_Problem_
Each line in the listing below that contains "Hướng" should be returned.

Segment Open

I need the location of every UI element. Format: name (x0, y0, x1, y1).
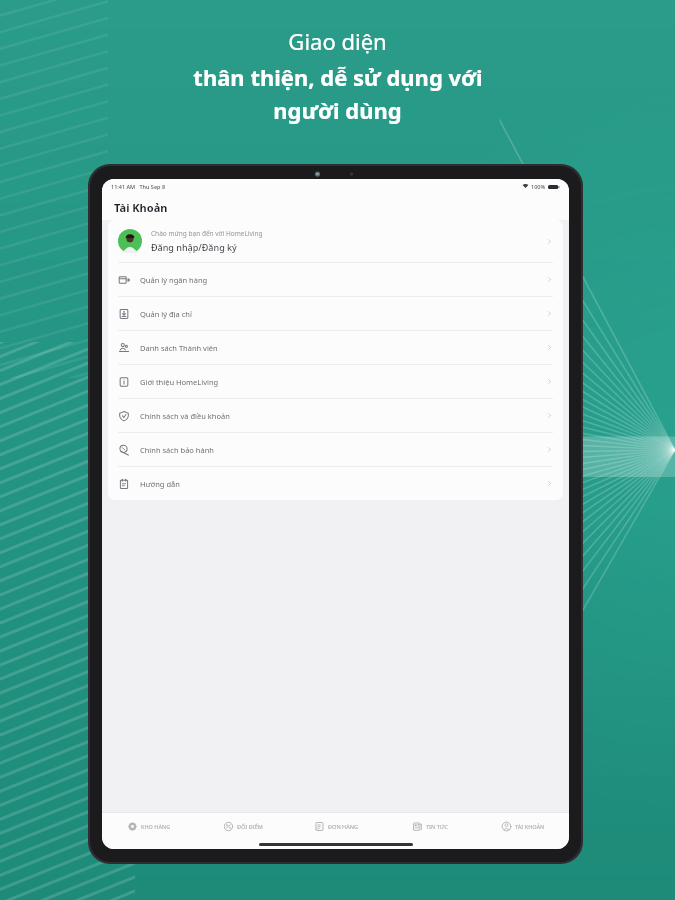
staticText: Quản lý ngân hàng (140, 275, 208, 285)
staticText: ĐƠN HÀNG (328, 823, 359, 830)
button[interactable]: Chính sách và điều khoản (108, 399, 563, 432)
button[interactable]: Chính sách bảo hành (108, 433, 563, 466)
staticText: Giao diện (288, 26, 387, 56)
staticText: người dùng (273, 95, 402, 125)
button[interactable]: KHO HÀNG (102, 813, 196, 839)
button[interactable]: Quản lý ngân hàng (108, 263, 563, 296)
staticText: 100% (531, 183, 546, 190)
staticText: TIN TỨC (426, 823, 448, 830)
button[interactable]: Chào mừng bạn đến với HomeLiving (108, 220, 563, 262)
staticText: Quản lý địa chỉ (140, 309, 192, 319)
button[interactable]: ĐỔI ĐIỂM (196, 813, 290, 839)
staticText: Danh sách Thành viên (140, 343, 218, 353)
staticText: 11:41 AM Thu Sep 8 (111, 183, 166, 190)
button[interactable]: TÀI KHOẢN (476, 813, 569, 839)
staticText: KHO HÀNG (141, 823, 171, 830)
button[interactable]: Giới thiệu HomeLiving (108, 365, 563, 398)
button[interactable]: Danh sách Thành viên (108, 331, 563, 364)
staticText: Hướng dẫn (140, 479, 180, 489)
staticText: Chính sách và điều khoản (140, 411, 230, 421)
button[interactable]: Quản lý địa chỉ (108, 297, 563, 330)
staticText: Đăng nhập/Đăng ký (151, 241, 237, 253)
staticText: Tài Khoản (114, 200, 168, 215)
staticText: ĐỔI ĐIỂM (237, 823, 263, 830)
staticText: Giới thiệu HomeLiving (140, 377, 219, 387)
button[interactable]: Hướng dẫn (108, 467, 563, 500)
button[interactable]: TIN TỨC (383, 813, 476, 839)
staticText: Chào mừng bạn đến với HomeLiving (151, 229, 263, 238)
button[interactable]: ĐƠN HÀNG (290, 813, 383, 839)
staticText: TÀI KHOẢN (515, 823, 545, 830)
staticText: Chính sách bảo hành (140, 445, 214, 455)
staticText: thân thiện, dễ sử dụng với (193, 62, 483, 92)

Segment Closed

_Result of this exercise_
staticText: Hướng dẫn (140, 479, 180, 489)
button[interactable]: Hướng dẫn (108, 467, 563, 500)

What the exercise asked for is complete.